A ce stade, il nous semble donc pertinent de remarquer que la transparence fiscale et l’échange automatique d’informations gagnent chaque jour un peu plus de terrain. Le contribuable belge est désormais, par le biais de ces nouvelles obligations administratives, soumis à une nouvelle obligation de publicité. Mais cette publicité n’est pas pour autant absolue. En effet, les sociétés simples ne sont pas, dans l’état actuel des choses, tenues à l’obligation de dépôt des comptes annuels telle que déterminée par le Code des Sociétés.[8] Une discrétion est par conséquent toujours possible. Mais jusqu’à quand ?
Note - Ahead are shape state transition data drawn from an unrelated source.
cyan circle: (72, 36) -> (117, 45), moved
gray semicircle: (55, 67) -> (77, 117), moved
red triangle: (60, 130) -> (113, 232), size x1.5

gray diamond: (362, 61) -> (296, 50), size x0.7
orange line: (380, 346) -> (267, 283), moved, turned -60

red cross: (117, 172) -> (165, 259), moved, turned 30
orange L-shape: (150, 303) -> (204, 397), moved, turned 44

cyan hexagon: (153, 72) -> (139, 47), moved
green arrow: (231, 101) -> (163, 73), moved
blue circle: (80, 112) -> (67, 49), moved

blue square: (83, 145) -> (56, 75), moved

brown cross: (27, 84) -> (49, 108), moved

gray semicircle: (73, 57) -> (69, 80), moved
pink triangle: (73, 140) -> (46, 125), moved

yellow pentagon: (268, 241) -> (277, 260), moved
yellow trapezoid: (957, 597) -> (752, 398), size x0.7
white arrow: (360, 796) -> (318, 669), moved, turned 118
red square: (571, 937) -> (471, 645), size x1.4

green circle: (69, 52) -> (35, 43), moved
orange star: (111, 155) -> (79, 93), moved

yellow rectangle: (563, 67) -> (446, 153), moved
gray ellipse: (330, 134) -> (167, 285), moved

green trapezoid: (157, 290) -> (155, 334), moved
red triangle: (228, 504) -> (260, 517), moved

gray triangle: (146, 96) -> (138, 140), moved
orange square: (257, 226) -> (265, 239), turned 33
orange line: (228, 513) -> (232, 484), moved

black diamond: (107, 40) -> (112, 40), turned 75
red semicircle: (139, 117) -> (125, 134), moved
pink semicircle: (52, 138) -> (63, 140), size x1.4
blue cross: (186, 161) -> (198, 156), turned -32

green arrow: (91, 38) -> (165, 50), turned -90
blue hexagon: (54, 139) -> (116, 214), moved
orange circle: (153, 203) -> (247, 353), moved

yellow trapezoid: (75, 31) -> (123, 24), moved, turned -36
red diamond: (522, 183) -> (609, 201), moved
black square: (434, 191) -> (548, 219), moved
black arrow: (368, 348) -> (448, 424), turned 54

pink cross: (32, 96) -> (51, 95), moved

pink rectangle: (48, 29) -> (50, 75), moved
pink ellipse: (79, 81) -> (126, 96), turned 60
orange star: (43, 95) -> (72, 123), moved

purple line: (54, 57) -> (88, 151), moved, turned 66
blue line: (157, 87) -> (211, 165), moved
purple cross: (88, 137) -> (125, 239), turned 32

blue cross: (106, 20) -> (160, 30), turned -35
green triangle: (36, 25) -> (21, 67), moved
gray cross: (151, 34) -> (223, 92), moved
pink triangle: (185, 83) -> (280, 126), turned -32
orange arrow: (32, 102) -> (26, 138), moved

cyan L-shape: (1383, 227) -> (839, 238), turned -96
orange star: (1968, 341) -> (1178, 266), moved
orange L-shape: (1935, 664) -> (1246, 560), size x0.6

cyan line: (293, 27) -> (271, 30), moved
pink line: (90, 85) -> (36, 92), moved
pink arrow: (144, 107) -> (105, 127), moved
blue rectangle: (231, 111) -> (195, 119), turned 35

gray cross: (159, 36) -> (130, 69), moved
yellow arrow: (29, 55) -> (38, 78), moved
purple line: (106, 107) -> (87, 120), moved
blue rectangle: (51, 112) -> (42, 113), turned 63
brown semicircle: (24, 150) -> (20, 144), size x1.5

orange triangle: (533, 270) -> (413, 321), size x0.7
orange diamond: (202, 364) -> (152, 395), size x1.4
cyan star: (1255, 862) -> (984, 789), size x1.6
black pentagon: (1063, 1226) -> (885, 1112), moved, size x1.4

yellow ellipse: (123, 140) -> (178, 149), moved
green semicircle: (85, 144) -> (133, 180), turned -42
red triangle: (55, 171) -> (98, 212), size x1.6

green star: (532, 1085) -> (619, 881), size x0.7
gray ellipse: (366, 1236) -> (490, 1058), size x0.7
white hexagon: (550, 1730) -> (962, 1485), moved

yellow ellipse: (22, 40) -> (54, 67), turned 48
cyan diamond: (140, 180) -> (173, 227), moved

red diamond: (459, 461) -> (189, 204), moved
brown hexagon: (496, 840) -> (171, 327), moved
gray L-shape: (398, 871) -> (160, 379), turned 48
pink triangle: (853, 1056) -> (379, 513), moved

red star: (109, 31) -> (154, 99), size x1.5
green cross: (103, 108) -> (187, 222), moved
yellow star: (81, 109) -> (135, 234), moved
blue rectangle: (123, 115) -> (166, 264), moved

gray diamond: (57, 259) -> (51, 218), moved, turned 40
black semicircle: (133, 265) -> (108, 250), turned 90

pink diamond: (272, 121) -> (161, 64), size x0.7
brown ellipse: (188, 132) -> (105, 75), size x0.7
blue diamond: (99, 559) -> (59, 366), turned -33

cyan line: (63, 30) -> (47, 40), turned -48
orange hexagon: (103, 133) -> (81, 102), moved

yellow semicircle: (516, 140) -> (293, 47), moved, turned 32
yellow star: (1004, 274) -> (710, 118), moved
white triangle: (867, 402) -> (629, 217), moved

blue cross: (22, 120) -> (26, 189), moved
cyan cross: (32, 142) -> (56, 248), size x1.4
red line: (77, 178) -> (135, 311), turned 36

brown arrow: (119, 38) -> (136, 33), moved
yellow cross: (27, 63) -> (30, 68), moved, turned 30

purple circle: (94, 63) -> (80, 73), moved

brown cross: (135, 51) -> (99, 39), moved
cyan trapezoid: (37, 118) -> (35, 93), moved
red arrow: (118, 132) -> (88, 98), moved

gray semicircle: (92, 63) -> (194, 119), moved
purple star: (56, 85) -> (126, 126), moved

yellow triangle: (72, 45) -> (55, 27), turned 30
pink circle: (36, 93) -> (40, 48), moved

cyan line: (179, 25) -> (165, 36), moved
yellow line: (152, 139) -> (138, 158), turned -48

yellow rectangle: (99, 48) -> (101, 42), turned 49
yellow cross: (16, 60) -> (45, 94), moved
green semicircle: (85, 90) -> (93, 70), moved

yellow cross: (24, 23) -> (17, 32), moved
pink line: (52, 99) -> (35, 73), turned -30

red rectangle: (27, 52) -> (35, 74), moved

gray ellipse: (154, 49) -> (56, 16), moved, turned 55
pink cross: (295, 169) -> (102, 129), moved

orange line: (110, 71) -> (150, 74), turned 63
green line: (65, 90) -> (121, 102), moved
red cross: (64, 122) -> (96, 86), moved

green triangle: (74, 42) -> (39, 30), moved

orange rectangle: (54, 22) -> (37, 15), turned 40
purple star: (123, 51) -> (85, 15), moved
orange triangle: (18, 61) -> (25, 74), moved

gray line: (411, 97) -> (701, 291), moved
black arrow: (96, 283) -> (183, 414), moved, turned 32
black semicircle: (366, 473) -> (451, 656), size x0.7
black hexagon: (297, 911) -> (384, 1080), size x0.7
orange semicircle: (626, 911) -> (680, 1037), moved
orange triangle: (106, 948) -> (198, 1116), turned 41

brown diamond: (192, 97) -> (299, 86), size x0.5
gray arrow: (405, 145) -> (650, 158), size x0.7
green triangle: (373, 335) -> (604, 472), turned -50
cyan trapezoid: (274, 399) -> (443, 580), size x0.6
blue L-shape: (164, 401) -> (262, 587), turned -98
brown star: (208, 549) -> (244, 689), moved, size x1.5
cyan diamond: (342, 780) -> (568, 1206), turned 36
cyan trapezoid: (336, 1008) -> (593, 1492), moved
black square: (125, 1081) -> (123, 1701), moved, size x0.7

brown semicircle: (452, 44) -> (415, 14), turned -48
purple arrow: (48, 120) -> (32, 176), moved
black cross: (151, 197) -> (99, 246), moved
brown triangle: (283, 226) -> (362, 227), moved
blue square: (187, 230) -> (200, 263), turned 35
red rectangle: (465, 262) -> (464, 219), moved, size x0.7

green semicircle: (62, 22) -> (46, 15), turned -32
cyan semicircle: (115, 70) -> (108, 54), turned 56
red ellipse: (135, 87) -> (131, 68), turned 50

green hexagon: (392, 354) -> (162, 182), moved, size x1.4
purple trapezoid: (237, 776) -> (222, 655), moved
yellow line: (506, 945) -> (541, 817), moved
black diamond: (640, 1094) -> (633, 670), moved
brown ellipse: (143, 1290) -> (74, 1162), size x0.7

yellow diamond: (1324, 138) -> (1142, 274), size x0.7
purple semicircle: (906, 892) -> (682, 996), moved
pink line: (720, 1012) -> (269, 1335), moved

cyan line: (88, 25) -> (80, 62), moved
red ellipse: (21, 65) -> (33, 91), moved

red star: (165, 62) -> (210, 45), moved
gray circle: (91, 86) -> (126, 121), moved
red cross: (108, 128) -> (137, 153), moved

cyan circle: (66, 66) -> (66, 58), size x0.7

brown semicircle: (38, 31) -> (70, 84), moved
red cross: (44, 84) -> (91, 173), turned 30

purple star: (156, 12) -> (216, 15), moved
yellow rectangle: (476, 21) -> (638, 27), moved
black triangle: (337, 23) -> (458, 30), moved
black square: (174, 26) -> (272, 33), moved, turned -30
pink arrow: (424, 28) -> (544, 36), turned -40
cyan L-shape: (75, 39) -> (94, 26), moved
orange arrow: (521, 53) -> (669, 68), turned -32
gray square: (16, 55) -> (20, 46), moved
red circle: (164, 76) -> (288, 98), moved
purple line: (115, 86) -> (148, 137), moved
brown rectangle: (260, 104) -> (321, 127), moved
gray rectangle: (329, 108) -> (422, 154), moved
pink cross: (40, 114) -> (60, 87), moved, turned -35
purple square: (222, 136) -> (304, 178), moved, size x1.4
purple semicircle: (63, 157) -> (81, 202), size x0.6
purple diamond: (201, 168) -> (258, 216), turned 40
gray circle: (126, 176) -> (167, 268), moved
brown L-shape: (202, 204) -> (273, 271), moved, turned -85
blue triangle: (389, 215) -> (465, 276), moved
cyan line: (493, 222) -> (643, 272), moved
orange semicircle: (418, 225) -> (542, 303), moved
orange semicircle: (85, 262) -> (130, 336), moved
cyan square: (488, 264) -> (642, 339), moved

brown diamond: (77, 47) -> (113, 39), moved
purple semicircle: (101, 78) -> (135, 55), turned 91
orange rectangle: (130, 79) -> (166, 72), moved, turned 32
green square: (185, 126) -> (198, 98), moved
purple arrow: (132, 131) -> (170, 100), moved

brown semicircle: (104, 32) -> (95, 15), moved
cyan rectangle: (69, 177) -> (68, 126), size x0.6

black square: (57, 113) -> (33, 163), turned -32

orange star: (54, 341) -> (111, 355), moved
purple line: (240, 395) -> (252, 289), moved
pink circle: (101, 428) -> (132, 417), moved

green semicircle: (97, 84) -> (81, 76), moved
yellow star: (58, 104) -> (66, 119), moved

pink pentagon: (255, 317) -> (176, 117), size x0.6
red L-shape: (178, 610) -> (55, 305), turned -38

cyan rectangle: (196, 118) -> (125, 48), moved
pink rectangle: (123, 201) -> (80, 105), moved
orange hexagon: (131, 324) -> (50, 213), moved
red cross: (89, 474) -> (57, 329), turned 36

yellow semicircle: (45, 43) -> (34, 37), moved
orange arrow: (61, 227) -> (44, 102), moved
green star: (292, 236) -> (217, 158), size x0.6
Ceci étant dit, une structuration de patrimoine efficace ne sous-entend pas forcément l’utilisation d’une société simple dont l’administration s’est faite plus lourde. Les buts recherchés d’exonération d’impôt sur le revenu, d’évitement de droits de succession, de contrôle et de flexibilité peuvent être atteints par l’assurance-vie seule, combinant anticipation, expertise civile et savoir-faire fiscal.

Pour plus d’informations à ce sujet, contactez nos experts OneLife.

 Nicolas MILOS – Senior Wealth Planner

 

[1] Ancien article 1 du Code des sociétés.

[2] Article 2 § 1 tel que modifié par la Loi portant réforme du droit des entreprises du 15 avril 2018, MB 27 avril 2018, en lecture jointe avec l’article 46 du Code des sociétés.

[3] L’entrée en vigueur des dispositions de cette loi a été portée au 1er novembre 2018.

[4] Tel que proposé par l’article 35 de la Loi portant réforme du droit des entreprises du 15 avril 2018, Moniteur Belge 27 avril 2018

[5] Article 56 de la loi du 15 avril 2018 portant réforme du droit des entreprises.

[6] Article 58 de la loi du 15 avril 2018 portant réforme du droit des entreprises.

[7] Article III.85 du Code de droit économique tel que modifié par la loi du 15 avril 2018 portant réforme du droit des entreprises.

[8] Voir le nouvel article III.90, § 2, du Code de droit économique lu conjointement avec l’article 98 du Code des Sociétés.